Un furtivo maratoneta dall'atlantico


Era il giorno dopo ferragosto dell’estate del 2016, si era deciso insieme alla solita comitiva di amici, di fare un tuffo e un po’ di snorkneling in località Mangiabarche, sull’isola di Sant’Antioco.

 L’idea era quella di fare una nuotata sino al faro del sito omonimo, il nome non era stato scelto a caso. Questo tratto di costa è particolarmente insidioso per alcune secche e per il Maestrale che può spingerti come niente sugli scogli, quando soffia davvero. Il faro è spesso il soggetto di molti fotografi sia con il mare calmo che in tempesta, da qui il nome: “Mangiabarche”.

Sebbene credo che oggi il faro non sia più operativo, la sua presenza è comunque un monito, sul luogo si trovano ancora i resti di una postazione della contraerea della seconda guerra mondiale. Ero piuttosto stanco a dire il vero, mi ero immerso al mattino, quindi armato di rete maschera, pinne e coltello avevo deciso di farmi un giretto tra gli scogli a “Far Patelle”, lasciando agli altri il vezzo di raggiungere la roccia del faro, rischiando di farsi travolgere dai soliti diportisti estivi improvvisati (il cielo li strafulmini!).

Si a me piacciono le patelle e la patella può essere degustata cruda o cotta (intera o sminuzzata) in una salsa con aglio, peperoncino, vino bianco e prezzemolo per condire la pasta, meglio se secca, tipo spaghetti o linguine. Lo so è un po’ duretta, rispetto alle vongole, ma io la trovo più saporita e comunque dovete sapere che malgrado le informazioni nutrizionali sui molluschi gasteropodi come la patella, siano piuttosto limitate a causa della scarsità di consumo su scala nazionale, il suo apporto energetico è moderato, attorno alle 100kcal.

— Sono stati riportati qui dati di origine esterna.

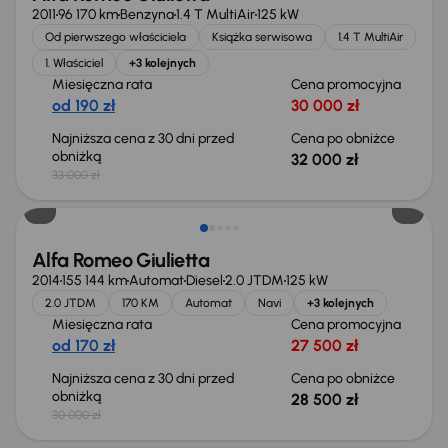
2011
96 170 km
Benzyna
1.4 T MultiAir
125 kW
Od pierwszego właściciela
Książka serwisowa
1.4 T MultiAir
1. Właściciel
+3 kolejnych
Miesięczna rata
Cena promocyjna
od 190 zł
30 000 zł
Najniższa cena z 30 dni przed
Cena po obniżce
obniżką
32 000 zł
33 000 zł
Taniej o 1 500 zł
Alfa Romeo Giulietta
2014
155 144 km
Automat
Diesel
2.0 JTDM
125 kW
2.0 JTDM
170 KM
Automat
Navi
+3 kolejnych
Miesięczna rata
Cena promocyjna
od 170 zł
27 500 zł
Najniższa cena z 30 dni przed
Cena po obniżce
obniżką
28 500 zł
30 000 zł
Świeżo skupione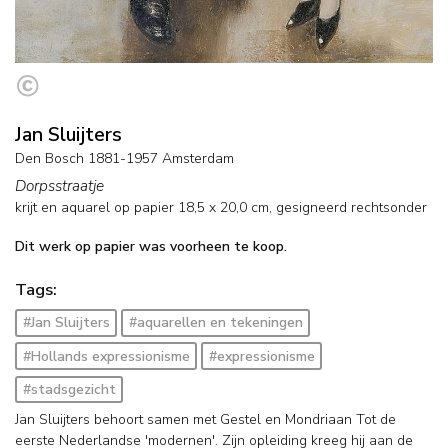
Jan Sluijters
Den Bosch 1881-1957 Amsterdam
Dorpsstraatje
krijt en aquarel op papier
18,5
x
20,0
cm, gesigneerd rechtsonder
Dit werk op papier was voorheen te koop.
Tags:
#Jan Sluijters
#aquarellen en tekeningen
#Hollands expressionisme
#expressionisme
#stadsgezicht
Jan Sluijters behoort samen met Gestel en Mondriaan Tot de
eerste Nederlandse 'modernen'. Zijn opleiding kreeg hij aan de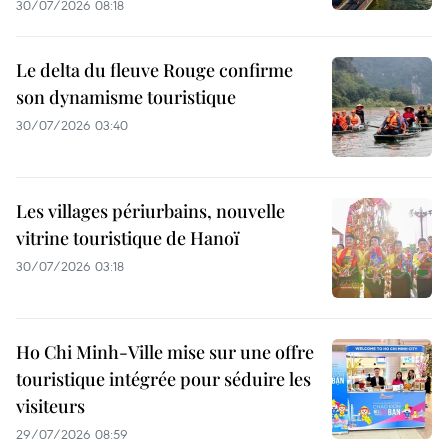
30/07/2026 08:18
Le delta du fleuve Rouge confirme
son dynamisme touristique
30/07/2026 03:40
Les villages périurbains, nouvelle
vitrine touristique de Hanoï
30/07/2026 03:18
Ho Chi Minh-Ville mise sur une offre
touristique intégrée pour séduire les
visiteurs
29/07/2026 08:59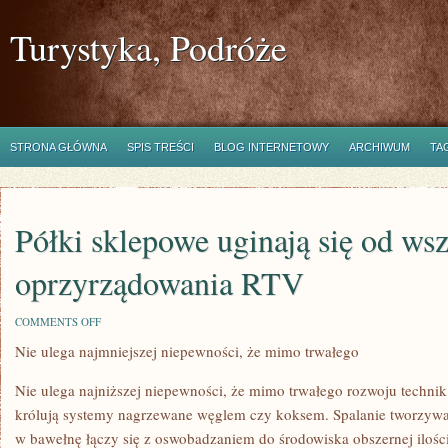
Turystyka, Podróże
STRONA GŁÓWNA
SPIS TREŚCI
BLOG INTERNETOWY
ARCHIWUM
TA
Półki sklepowe uginają się od ws
oprzyrządowania RTV
ON
COMMENTS OFF
PÓŁKI
Nie ulega najmniejszej niepewności, że mimo trwałego
SKLEPOWE
UGINAJĄ
SIĘ
Nie ulega najniższej niepewności, że mimo trwałego rozwoju technik
OD
WSZELAKIEGO
królują systemy nagrzewane węglem czy koksem. Spalanie tworzywa 
TYPU
w bawełnę łączy się z oswobadzaniem do środowiska obszernej ilośc
OPRZYRZĄDOWANIA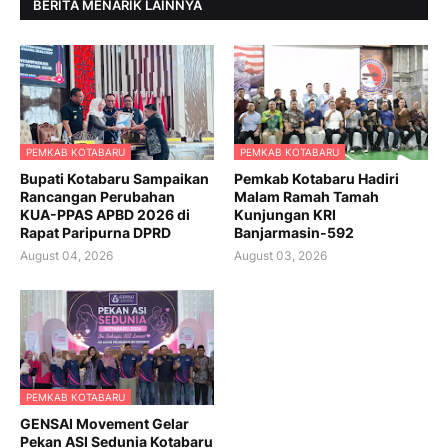
BERITA MENARIK LAINNYA
PEMKAB KOTABARU
PEMKAB KOTABARU
Bupati Kotabaru Sampaikan
Pemkab Kotabaru Hadiri
Rancangan Perubahan
Malam Ramah Tamah
KUA-PPAS APBD 2026 di
Kunjungan KRI
Rapat Paripurna DPRD
Banjarmasin-592
August 04, 2026
August 03, 2026
PEMKAB KOTABARU
GENSAI Movement Gelar
Pekan ASI Sedunia Kotabaru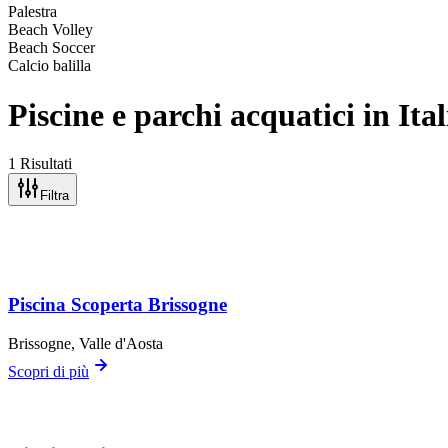
Palestra
Beach Volley
Beach Soccer
Calcio balilla
Piscine e parchi acquatici in Ital
1 Risultati
Filtra
Piscina Scoperta Brissogne
Brissogne
, Valle d'Aosta
Scopri di più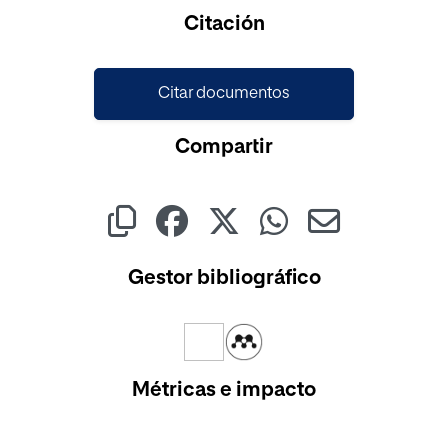
Cargando...
Citación
Citar documentos
Compartir
Gestor bibliográfico
Métricas e impacto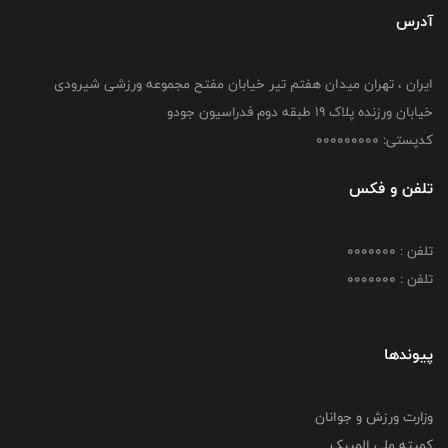
آدرس
ایران ، تهران میدان هفتم تیر خیابان مفتح مجموعه ورزشی شیرودی
خیابان ورزنده پلاک ۱۹ طبقه دوم فدراسیون جودو
کدپستی: 000000000
تلفن و فکس
تلفن : 0000000
تلفن : 0000000
پیوندها
وزارت ورزش و جوانان
کمیته ملی المپیک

La porzione di carboidrati raggiunge i 6g per 100g di parte edibile, così come per le proteine: 17,5g. I lipidi risultano scarsi, intorno agli 1-2g, ma non è possibile risalire ad informazioni più dettagliate sulla natura degli acidi grassi e sulla quantità di colesterolo.
Dal punto di vista micronutrizionale si evidenziano un ottimo apporto di ferro (oltre il 3%), fosforo, potassio e sodio. Sto scrivendo mentre si avvicina l’ora di cena...credo si noti. Avevo cominciato a scandagliare gli scogli alla mia sinistra risalengoli fin dove una complessa rete di massi creava delle pozze irregolari d’acqua profonda, l’ideale per pesci che si vogliono rintanare e sopratutto inaccessibili da terra a cusa della mancanza di accessi. In un apertura avevo avuto la fortuna di trovare in bellavista una conchiglia disabitata di Erosaria spurca (Linnaeus, 1758) cosa che all’inizio, mi aveva sorpreso non poco, visto che era un assolato pomeriggio, quel tratto non era in ombra e le cipree sono notoriamente fotofobiche.


 La raccolsi assicurandomi che fosse vuota e continua il mio giretto, in cerca di patelle (quel tratto di costa abbondava di Patella caerulea e Patella ulissyponensis) e non faticai a trovarne abbastanza per un piatto di linguine. Fu a quel punto che negli anfratti tra gli scogli vidi un movimento, poi un altro ed un altro ancora. Occhi sporgenti spiavano le mie mosse, per ritrarsi immediatamente furtivi tra gli anfratti come facevo per avvicinarmi o anche semplicemente per guardarli. Rimasi immobile studiando quelli che ormai avevo identificato come granchi, ma di un genere che non avevo mai visto prima. 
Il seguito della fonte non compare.